— What is required —
Copy each line of the records below that mentions the word "Password".

Document understanding data
▼▼▼
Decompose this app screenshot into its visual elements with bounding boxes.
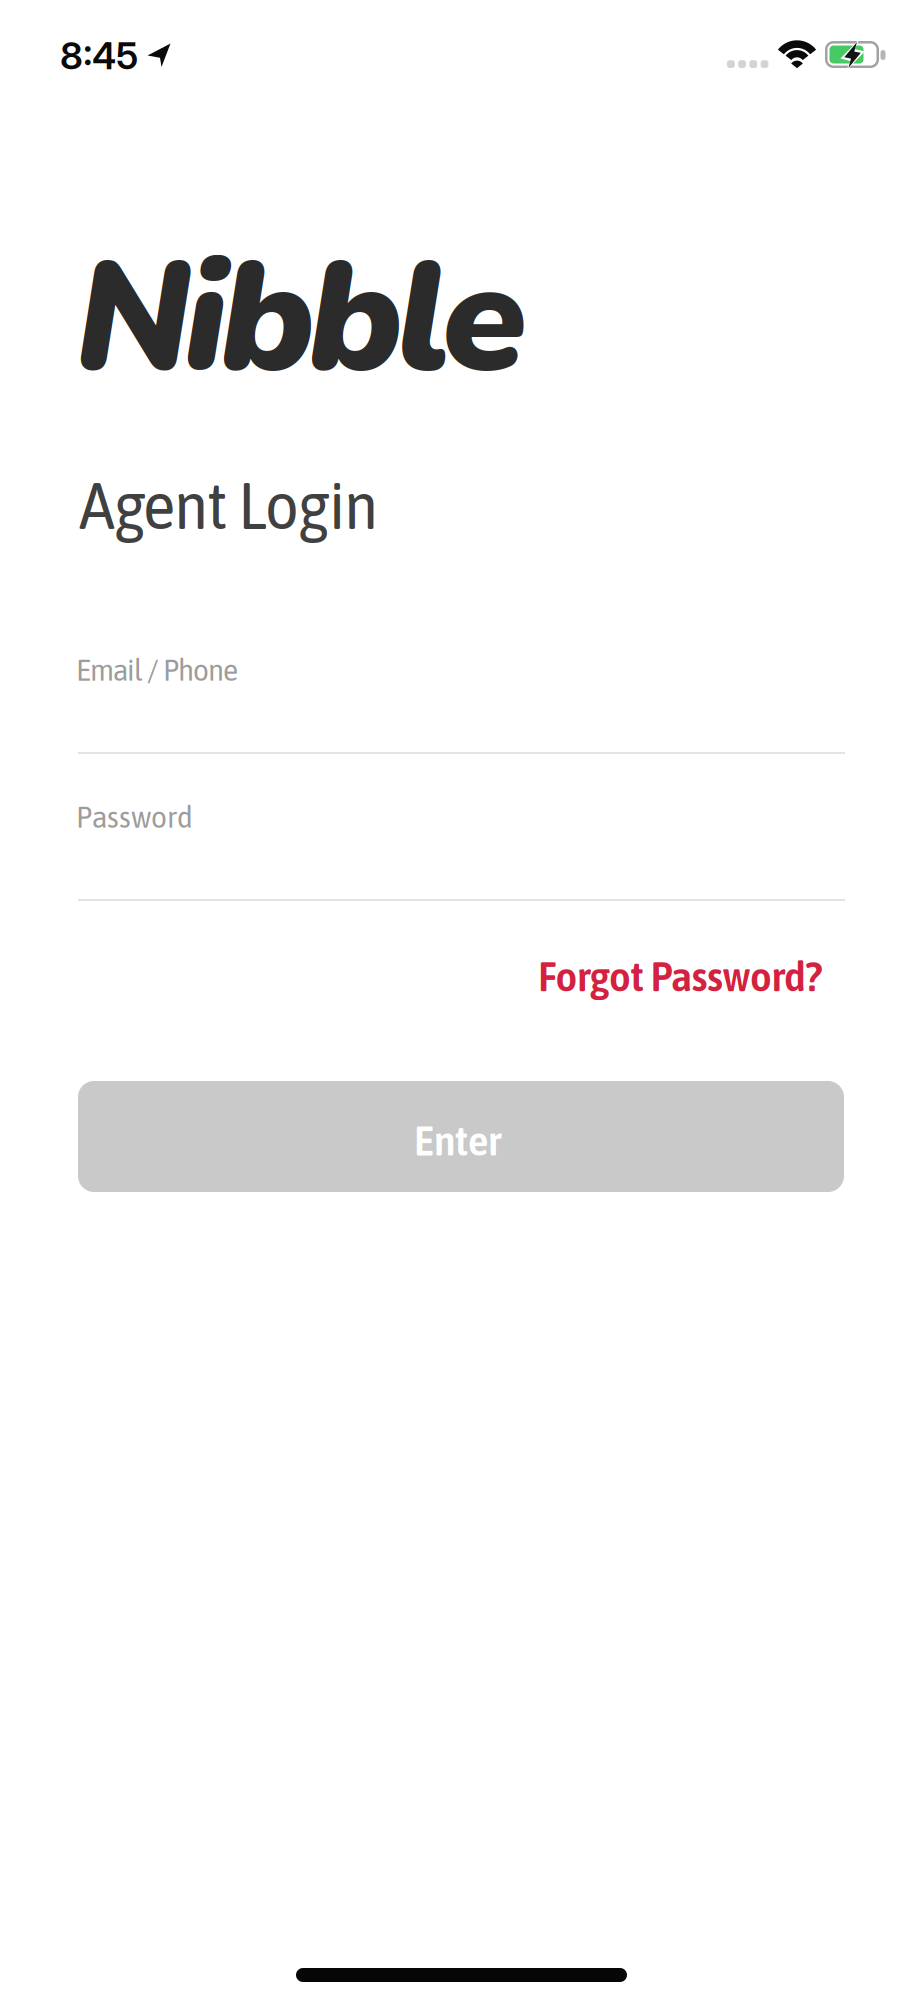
staticText: Nibble [75,214,527,423]
button[interactable]: Enter [78,1081,844,1192]
staticText: Password [76,799,193,834]
staticText: Email / Phone [76,652,238,687]
button[interactable]: Email / Phone [76,652,843,755]
staticText: 8:45 [60,33,138,78]
button[interactable]: Forgot Password? [538,952,822,1000]
staticText: Agent Login [79,468,378,543]
staticText: Enter [414,1117,502,1164]
button[interactable]: Password [76,799,843,902]
staticText: Forgot Password? [538,952,822,1000]
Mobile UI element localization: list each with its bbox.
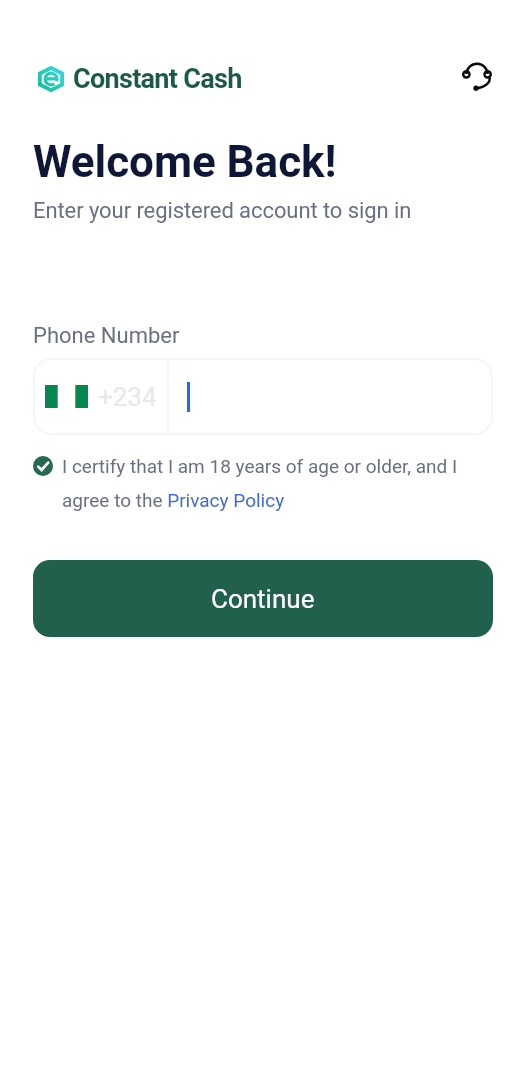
button[interactable]: Continue — [33, 560, 493, 637]
staticText: Welcome Back! — [33, 136, 337, 188]
button[interactable]: Constant Cash — [38, 63, 242, 95]
button[interactable]: +234 — [33, 358, 493, 435]
button[interactable]: I certify I am 18 or older — [33, 456, 53, 476]
staticText: Enter your registered account to sign in — [33, 198, 412, 224]
staticText: Continue — [211, 584, 315, 614]
staticText: Phone Number — [33, 323, 180, 349]
staticText: +234 — [98, 382, 157, 412]
staticText: Constant Cash — [73, 63, 242, 95]
button[interactable]: I certify I am 18 or older — [33, 455, 493, 511]
staticText: I certify that I am 18 years of age or o… — [62, 455, 493, 511]
button[interactable]: Customer support — [461, 57, 493, 89]
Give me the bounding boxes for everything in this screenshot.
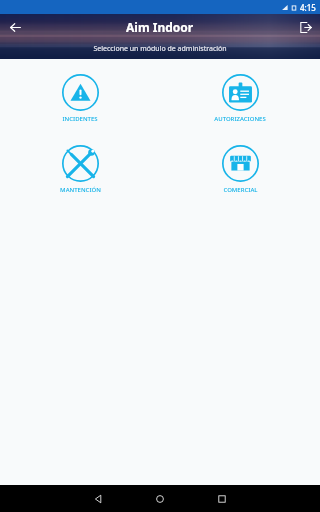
staticText: INCIDENTES	[62, 115, 98, 123]
button[interactable]: INCIDENTES	[0, 72, 160, 125]
button[interactable]: Back	[0, 14, 30, 40]
button[interactable]: MANTENCIÓN	[0, 143, 160, 196]
staticText: 4:15	[300, 2, 316, 13]
button[interactable]: COMERCIAL	[160, 143, 320, 196]
button[interactable]: Logout	[290, 14, 320, 40]
button[interactable]: Home	[129, 485, 191, 512]
staticText: COMERCIAL	[223, 186, 258, 194]
button[interactable]: Back	[67, 485, 129, 512]
staticText: MANTENCIÓN	[60, 186, 101, 194]
button[interactable]: Recent apps	[191, 485, 253, 512]
staticText: AUTORIZACIONES	[214, 115, 266, 123]
staticText: Aim Indoor	[126, 19, 194, 35]
staticText: Seleccione un módulo de administración	[93, 44, 227, 54]
button[interactable]: AUTORIZACIONES	[160, 72, 320, 125]
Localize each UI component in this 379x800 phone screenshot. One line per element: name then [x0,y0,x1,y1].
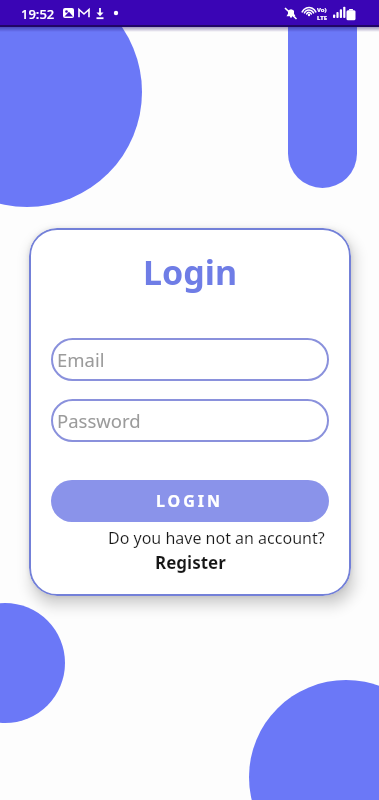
staticText: Email [57,347,105,372]
staticText: Login [143,249,238,295]
button[interactable]: Email [51,338,329,381]
staticText: Do you have not an account? [108,527,325,549]
button[interactable]: Register [29,551,351,574]
staticText: LTE [317,14,328,22]
staticText: Register [155,551,226,574]
staticText: 19:52 [21,5,55,23]
staticText: Vo) [317,6,327,14]
button[interactable]: LOGIN [51,480,329,522]
button[interactable]: Password [51,399,329,442]
staticText: Password [57,408,141,433]
staticText: LOGIN [156,490,224,512]
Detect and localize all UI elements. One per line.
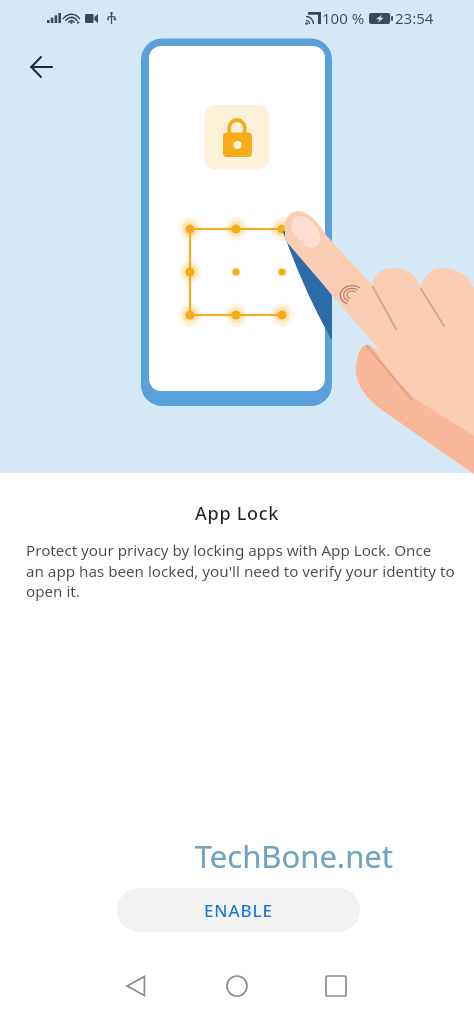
staticText: 23:54	[395, 8, 434, 28]
button[interactable]: Home	[213, 964, 261, 1008]
button[interactable]: Recent apps	[312, 964, 360, 1008]
button[interactable]: ENABLE	[117, 888, 360, 932]
staticText: TechBone.net	[0, 835, 393, 877]
staticText: 100 %	[322, 8, 365, 28]
button[interactable]: Back	[16, 42, 65, 91]
staticText: Protect your privacy by locking apps wit…	[26, 540, 474, 601]
staticText: App Lock	[0, 501, 474, 526]
button[interactable]: Back	[112, 964, 160, 1008]
staticText: ENABLE	[204, 899, 273, 922]
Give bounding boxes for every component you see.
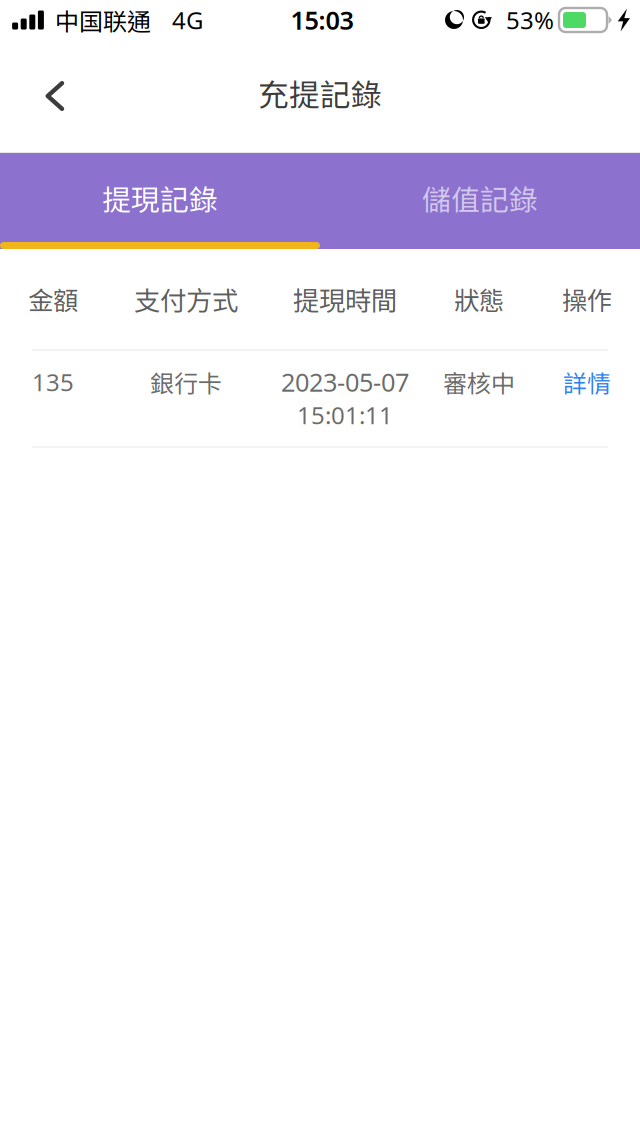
▲▲▲
— Exercise answer —
staticText: Password [76,799,193,834]
button[interactable]: Forgot Password? [538,952,822,1000]
button[interactable]: Password [76,799,843,902]
staticText: Forgot Password? [538,952,822,1000]
button[interactable]: Password [51,399,329,442]
staticText: Password [57,408,141,433]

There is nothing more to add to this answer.